Saturday, April 18, 2009

"Jerusalem" Chapters 12-13

CHAPTER 12

"The Muslims had established a system that enabled Jews, Christians, and Muslims to live in Jerusalem together for the first time."

- Groundbreaking.

"Muslims had a more inclusive notion of the sacred, however: the coexistence of the three religions of Abraham, each occupying its own district and worshipping at its own special shrines, reflected their vision of the community and harmony of all rightly guided religion, which could only derive from the one God."

- Separate, but equal?

"Since each faith assumes that it--and it alone--is right, the proximity of others making the same claim becomes an implicit challenge that is hard to bear."

- Ha! --> duhhhh

"A plague also wiped out large numbers of the population, and the Bedouin began to invade the countryside, pillaging the towns and villages and fighting their own tribal wars on Palestinian territory.  In Umayyad times, the Bedouin had fought for the caliphate; now, increasingly, they became the scourge of the country.  The unrest led to the first signs of overt tension between the local Muslims and the Christians in Jerusalem."

- The suspense is killing me.

"...the dome of Anastasis, which was now nearly as big as the Dome of the Rock.  The Muslim residents of the city complained bitterly to the imperial commander that the Christians had contravened Islamic law, which clearly stated that none of the dhimmis' places of worship should be higher than or as large as a mosque or other sacred building of the ummah...Construction had long been an ideological weapon in the city...Now buildings were becoming a way for the communities of Jerusalem to express their hostility toward one another."

- Interesting...Does some form of this Islamic law still present itself in the 21st century city & regional planning?

"Muslims accepted the fact that Christians were there to stay.  But when the Greeks began their holy war and there was bellicose talk about the liberation of Jerusalem, the tension became unbearable.  In 938, Christians were attacked during their Palm Sunday procession and the Muslims set fire to the gates of the Martyrium."

- WWMD (What Would Muhammad Do?)

"...al-Adudi told the caliph, was the ceremony of the Holy Fire, a trick 'that made a great impression on [Muslim] spirits and introduces confusion in their hearts'...In September 1009, the caliph gave orders that both the Anastasis and the Martyrium of Constanstine be razed to the ground."

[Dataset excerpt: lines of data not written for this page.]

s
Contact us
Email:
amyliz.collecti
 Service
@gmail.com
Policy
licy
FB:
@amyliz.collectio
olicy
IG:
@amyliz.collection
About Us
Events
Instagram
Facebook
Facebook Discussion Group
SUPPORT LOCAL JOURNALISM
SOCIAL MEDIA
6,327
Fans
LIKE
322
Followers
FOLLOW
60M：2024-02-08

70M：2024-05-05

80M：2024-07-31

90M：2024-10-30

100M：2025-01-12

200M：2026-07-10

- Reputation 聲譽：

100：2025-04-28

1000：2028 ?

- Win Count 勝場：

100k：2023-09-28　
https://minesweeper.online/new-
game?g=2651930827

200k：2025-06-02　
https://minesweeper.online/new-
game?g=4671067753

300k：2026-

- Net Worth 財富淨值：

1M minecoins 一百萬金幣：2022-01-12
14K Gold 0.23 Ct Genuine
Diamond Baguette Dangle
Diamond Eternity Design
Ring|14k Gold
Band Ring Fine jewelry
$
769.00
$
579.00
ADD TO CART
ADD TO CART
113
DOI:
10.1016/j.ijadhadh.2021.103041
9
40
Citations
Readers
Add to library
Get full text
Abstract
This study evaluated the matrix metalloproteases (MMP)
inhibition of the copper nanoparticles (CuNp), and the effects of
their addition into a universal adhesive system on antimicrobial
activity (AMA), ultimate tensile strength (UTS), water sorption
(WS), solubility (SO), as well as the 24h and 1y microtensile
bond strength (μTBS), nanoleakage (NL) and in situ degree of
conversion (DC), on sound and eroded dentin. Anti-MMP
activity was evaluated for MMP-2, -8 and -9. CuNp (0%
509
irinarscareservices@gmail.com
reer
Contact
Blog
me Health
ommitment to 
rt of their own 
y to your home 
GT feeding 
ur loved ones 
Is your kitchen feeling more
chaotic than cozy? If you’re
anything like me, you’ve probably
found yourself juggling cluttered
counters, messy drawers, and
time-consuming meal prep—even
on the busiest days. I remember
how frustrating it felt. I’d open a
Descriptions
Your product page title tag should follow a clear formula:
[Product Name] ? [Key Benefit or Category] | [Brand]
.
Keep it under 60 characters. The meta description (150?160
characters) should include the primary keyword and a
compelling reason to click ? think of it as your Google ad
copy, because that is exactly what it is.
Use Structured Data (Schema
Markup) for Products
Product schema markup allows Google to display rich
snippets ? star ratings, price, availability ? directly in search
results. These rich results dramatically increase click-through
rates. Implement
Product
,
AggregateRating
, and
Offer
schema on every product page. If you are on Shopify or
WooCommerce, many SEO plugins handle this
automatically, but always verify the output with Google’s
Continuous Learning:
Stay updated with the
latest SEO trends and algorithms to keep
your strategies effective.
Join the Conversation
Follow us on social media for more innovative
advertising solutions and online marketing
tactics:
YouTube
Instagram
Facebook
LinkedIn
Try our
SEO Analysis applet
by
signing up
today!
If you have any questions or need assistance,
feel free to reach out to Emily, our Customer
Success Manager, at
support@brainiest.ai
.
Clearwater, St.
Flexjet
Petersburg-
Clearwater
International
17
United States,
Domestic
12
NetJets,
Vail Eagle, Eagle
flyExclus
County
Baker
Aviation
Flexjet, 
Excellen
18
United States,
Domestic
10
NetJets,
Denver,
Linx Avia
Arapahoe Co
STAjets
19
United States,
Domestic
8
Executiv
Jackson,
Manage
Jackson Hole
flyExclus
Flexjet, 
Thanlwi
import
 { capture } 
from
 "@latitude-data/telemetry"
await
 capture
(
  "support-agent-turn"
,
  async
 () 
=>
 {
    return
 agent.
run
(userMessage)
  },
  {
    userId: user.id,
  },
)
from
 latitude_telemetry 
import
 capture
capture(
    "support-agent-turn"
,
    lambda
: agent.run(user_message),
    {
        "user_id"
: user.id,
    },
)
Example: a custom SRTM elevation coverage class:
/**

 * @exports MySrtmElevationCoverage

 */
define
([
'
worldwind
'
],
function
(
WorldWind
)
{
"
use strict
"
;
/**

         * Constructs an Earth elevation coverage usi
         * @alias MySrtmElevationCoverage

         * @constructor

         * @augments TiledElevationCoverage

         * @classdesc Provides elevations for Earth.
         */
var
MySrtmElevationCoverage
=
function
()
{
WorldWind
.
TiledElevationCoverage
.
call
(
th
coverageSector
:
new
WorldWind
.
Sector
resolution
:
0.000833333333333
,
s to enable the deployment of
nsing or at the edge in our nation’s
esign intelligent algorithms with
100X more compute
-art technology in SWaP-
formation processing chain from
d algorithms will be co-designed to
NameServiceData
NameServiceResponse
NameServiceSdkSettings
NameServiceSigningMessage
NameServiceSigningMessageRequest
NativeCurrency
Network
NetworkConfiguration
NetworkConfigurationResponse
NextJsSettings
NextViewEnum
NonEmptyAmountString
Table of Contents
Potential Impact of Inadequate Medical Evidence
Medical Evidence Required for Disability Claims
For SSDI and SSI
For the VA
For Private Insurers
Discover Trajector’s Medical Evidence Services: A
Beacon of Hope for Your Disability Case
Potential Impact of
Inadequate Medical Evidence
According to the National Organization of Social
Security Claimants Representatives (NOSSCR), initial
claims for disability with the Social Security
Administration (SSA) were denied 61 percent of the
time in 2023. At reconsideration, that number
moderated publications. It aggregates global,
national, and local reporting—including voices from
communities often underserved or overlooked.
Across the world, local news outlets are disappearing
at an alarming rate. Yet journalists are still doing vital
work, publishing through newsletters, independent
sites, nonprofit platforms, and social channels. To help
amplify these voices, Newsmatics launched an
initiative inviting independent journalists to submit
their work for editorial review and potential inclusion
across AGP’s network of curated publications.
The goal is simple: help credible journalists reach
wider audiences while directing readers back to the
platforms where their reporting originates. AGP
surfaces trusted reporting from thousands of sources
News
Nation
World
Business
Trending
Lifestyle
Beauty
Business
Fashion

- So now we have religious warfare, territorial warfare, architectural warfare, AND psychological warfare...Just how far down does this rabbit hole go?

"It was an entirely uncharacteristic act by an Islamic ruler and filled even the caliph's Muslim subjects with unease.  Next new legislation introduced measures designed to separate the dhimmis from the ummah and force them to convert to Islam."

- Will forced converts really consolidate a religion? (Answer: No.) What is this seriously accomplishing?

"The 1030 was the first peaceful year that Palestine had enjoyed for almost a century."

- We're gonna party like it's 1030!

"As the century drew to a close, it was time for another of these Western expeditions, but the pilgrims who arrived in the Holy City in 1099 would come with a sword, prepared not only to defend themselves but to fight and kill."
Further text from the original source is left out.